### What you need to do
If pictures are present, leave them out, and copy the data word for word.

Saved data entries:

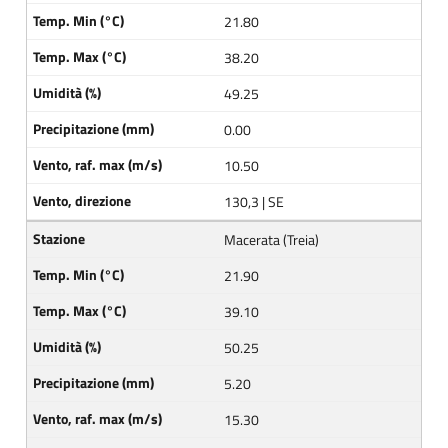
21.80
38.20
49.25
0.00
10.50
130,3 | SE
Macerata (Treia)
21.90
39.10
50.25
5.20
15.30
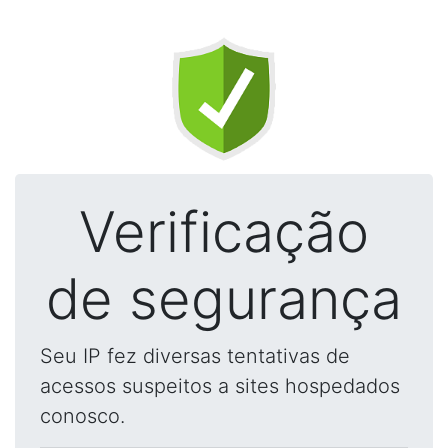
Verificação
de segurança
Seu IP fez diversas tentativas de
acessos suspeitos a sites hospedados
conosco.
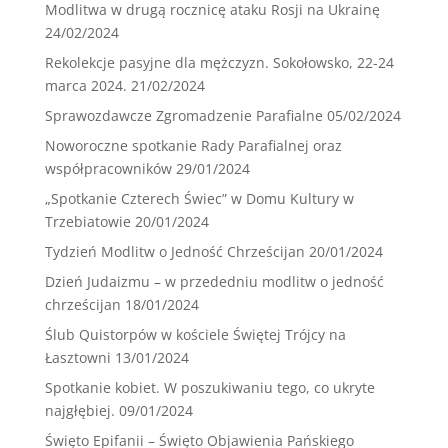
Modlitwa w drugą rocznicę ataku Rosji na Ukrainę
24/02/2024
Rekolekcje pasyjne dla mężczyzn. Sokołowsko, 22-24
marca 2024.
21/02/2024
Sprawozdawcze Zgromadzenie Parafialne
05/02/2024
Noworoczne spotkanie Rady Parafialnej oraz
współpracowników
29/01/2024
„Spotkanie Czterech Świec” w Domu Kultury w
Trzebiatowie
20/01/2024
Tydzień Modlitw o Jedność Chrześcijan
20/01/2024
Dzień Judaizmu – w przededniu modlitw o jedność
chrześcijan
18/01/2024
Ślub Quistorpów w kościele Świętej Trójcy na
Łasztowni
13/01/2024
Spotkanie kobiet. W poszukiwaniu tego, co ukryte
najgłębiej.
09/01/2024
Święto Epifanii – Święto Objawienia Pańskiego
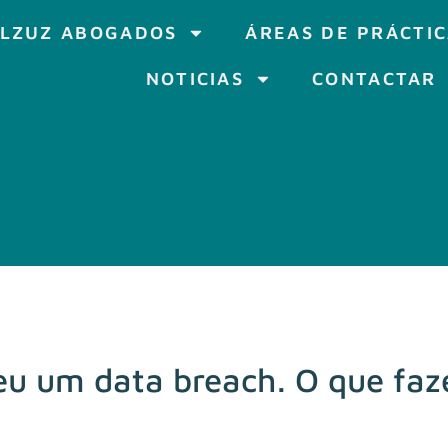
LZUZ ABOGADOS
ÁREAS DE PRÁCTI
NOTICIAS
CONTACTAR
u um data breach. O que faz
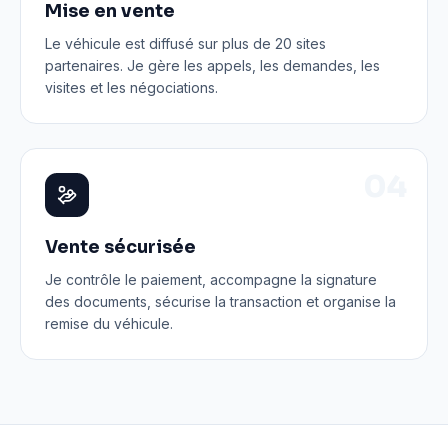
Mise en vente
Le véhicule est diffusé sur plus de 20 sites
partenaires. Je gère les appels, les demandes, les
visites et les négociations.
0
4
Vente sécurisée
Je contrôle le paiement, accompagne la signature
des documents, sécurise la transaction et organise la
remise du véhicule.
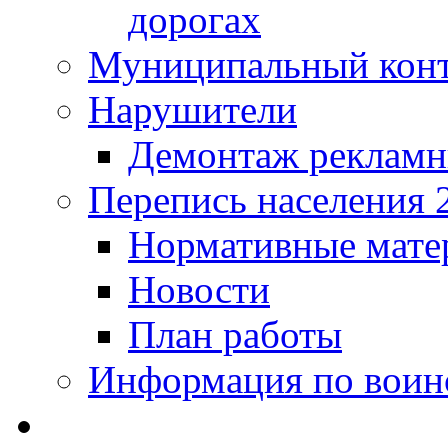
дорогах
Муниципальный кон
Нарушители
Демонтаж рекламн
Перепись населения 
Нормативные мате
Новости
План работы
Информация по воинс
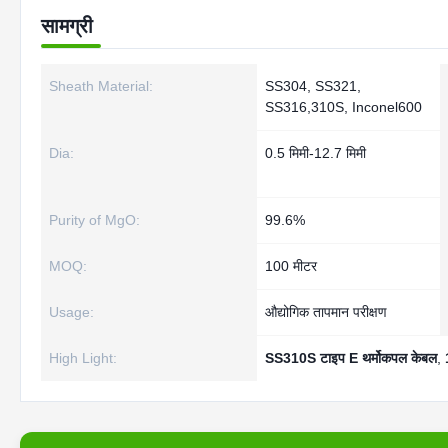
सामग्री
Sheath Material:
SS304, SS321,
SS316,310S, Inconel600
Dia:
0.5 मिमी-12.7 मिमी
Purity of MgO:
99.6%
MOQ:
100 मीटर
Usage:
औद्योगिक तापमान परीक्षण
High Light:
SS310S टाइप E थर्मोकपल केबल
,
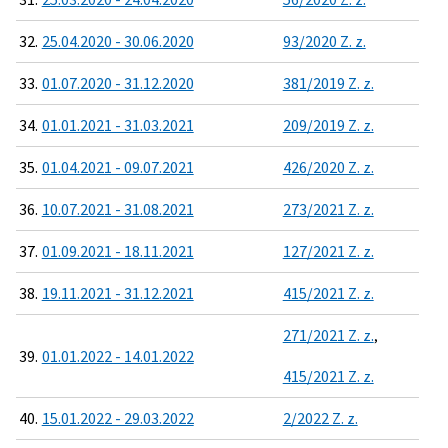
32.
25.04.2020 - 30.06.2020
93/2020 Z. z.
33.
01.07.2020 - 31.12.2020
381/2019 Z. z.
34.
01.01.2021 - 31.03.2021
209/2019 Z. z.
35.
01.04.2021 - 09.07.2021
426/2020 Z. z.
36.
10.07.2021 - 31.08.2021
273/2021 Z. z.
37.
01.09.2021 - 18.11.2021
127/2021 Z. z.
38.
19.11.2021 - 31.12.2021
415/2021 Z. z.
271/2021 Z. z.
,
39.
01.01.2022 - 14.01.2022
415/2021 Z. z.
40.
15.01.2022 - 29.03.2022
2/2022 Z. z.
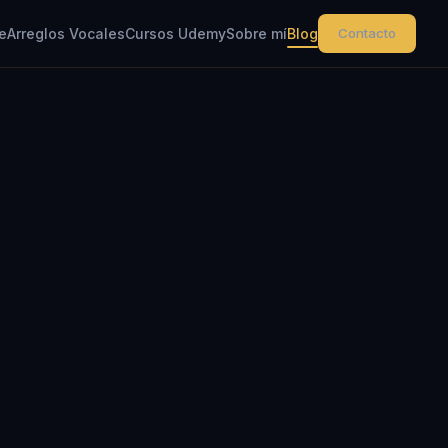
e
Arreglos Vocales
Cursos Udemy
Sobre mí
Blog
Contacto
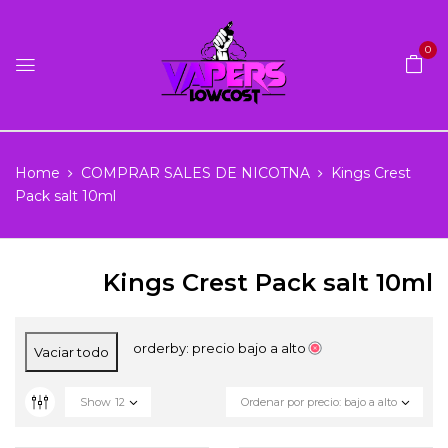
0
Home
COMPRAR SALES DE NICOTNA
Kings Crest
Pack salt 10ml
Kings Crest Pack salt 10ml
orderby: precio bajo a alto
Vaciar todo
Show
12
Ordenar por precio: bajo a alto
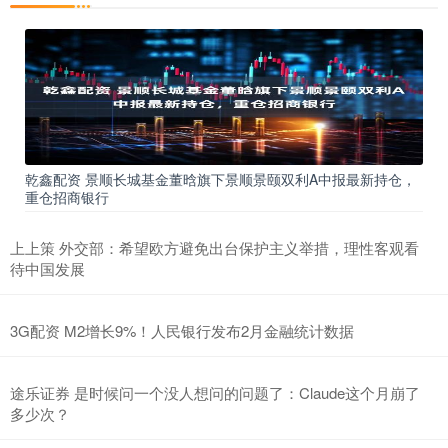
乾鑫配资 景顺长城基金董晗旗下景顺景颐双利A中报最新持仓，
重仓招商银行
上上策 外交部：希望欧方避免出台保护主义举措，理性客观看
待中国发展
3G配资 M2增长9%！人民银行发布2月金融统计数据
途乐证券 是时候问一个没人想问的问题了：Claude这个月崩了
多少次？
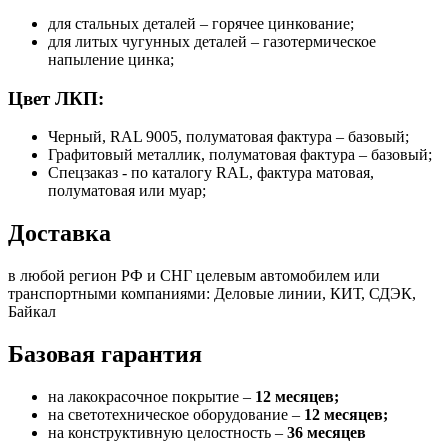
для стальных деталей – горячее цинкование;
для литых чугунных деталей – газотермическое
напыление цинка;
Цвет ЛКП:
Черный, RAL 9005, полуматовая фактура – базовый;
Графитовый металлик, полуматовая фактура – базовый;
Спецзаказ - по каталогу RAL, фактура матовая,
полуматовая или муар;
Доставка
в любой регион РФ и СНГ целевым автомобилем или
транспортными компаниями: Деловые линии, КИТ, СДЭК,
Байкал
Базовая гарантия
на лакокрасочное покрытие –
12 месяцев;
на светотехническое оборудование –
12 месяцев;
на конструктивную целостность –
36 месяцев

### Response to the task
21.80
38.20
49.25
0.00
10.50
130,3 | SE
Macerata (Treia)
21.90
39.10
50.25
5.20
15.30
Verificação
de segurança
Seu IP fez diversas tentativas de
acessos suspeitos a sites hospedados
conosco.
Modlitwa w drugą rocznicę ataku Rosji na Ukrainę
24/02/2024
Rekolekcje pasyjne dla mężczyzn. Sokołowsko, 22-24
marca 2024.
21/02/2024
Sprawozdawcze Zgromadzenie Parafialne
05/02/2024
Noworoczne spotkanie Rady Parafialnej oraz
współpracowników
29/01/2024
„Spotkanie Czterech Świec” w Domu Kultury w
Trzebiatowie
20/01/2024
Tydzień Modlitw o Jedność Chrześcijan
20/01/2024
Dzień Judaizmu – w przededniu modlitw o jedność
chrześcijan
18/01/2024
Ślub Quistorpów w kościele Świętej Trójcy na
Łasztowni
13/01/2024
Spotkanie kobiet. W poszukiwaniu tego, co ukryte
najgłębiej.
09/01/2024
Święto Epifanii – Święto Objawienia Pańskiego
LZUZ ABOGADOS
ÁREAS DE PRÁCTI
NOTICIAS
CONTACTAR
u um data breach. O que faz
Mise en vente
Le véhicule est diffusé sur plus de 20 sites
partenaires. Je gère les appels, les demandes, les
visites et les négociations.
0
4
Vente sécurisée
Je contrôle le paiement, accompagne la signature
des documents, sécurise la transaction et organise la
remise du véhicule.
дорогах
Муниципальный кон
Нарушители
Демонтаж рекламн
Перепись населения 
Нормативные мате
Новости
План работы
Информация по воинс
सामग्री
Sheath Material:
SS304, SS321,
SS316,310S, Inconel600
Dia:
0.5 मिमी-12.7 मिमी
Purity of MgO:
99.6%
MOQ:
100 मीटर
Usage:
औद्योगिक तापमान परीक्षण
High Light:
SS310S टाइप E थर्मोकपल केबल
,
32.
25.04.2020 - 30.06.2020
93/2020 Z. z.
33.
01.07.2020 - 31.12.2020
381/2019 Z. z.
34.
01.01.2021 - 31.03.2021
209/2019 Z. z.
35.
01.04.2021 - 09.07.2021
426/2020 Z. z.
36.
10.07.2021 - 31.08.2021
273/2021 Z. z.
37.
01.09.2021 - 18.11.2021
127/2021 Z. z.
38.
19.11.2021 - 31.12.2021
415/2021 Z. z.
271/2021 Z. z.
,
39.
01.01.2022 - 14.01.2022
415/2021 Z. z.
40.
15.01.2022 - 29.03.2022
2/2022 Z. z.
e
Arreglos Vocales
Cursos Udemy
Sobre mí
Blog
Contacto
0
Home
COMPRAR SALES DE NICOTNA
Kings Crest
Pack salt 10ml
Kings Crest Pack salt 10ml
orderby: precio bajo a alto
Vaciar todo
Show
12
Ordenar por precio: bajo a alto
乾鑫配资 景顺长城基金董晗旗下景顺景颐双利A中报最新持仓，
重仓招商银行
上上策 外交部：希望欧方避免出台保护主义举措，理性客观看
待中国发展
3G配资 M2增长9%！人民银行发布2月金融统计数据
途乐证券 是时候问一个没人想问的问题了：Claude这个月崩了
多少次？
для стальных деталей – горячее цинкование;
для литых чугунных деталей – газотермическое
напыление цинка;
Цвет ЛКП:
Черный, RAL 9005, полуматовая фактура – базовый;
Графитовый металлик, полуматовая фактура – базовый;
Спецзаказ - по каталогу RAL, фактура матовая,
полуматовая или муар;
Доставка
в любой регион РФ и СНГ целевым автомобилем или
транспортными компаниями: Деловые линии, КИТ, СДЭК,
Байкал
Базовая гарантия
на лакокрасочное покрытие –
12 месяцев;
на светотехническое оборудование –
12 месяцев;
на конструктивную целостность –
36 месяцев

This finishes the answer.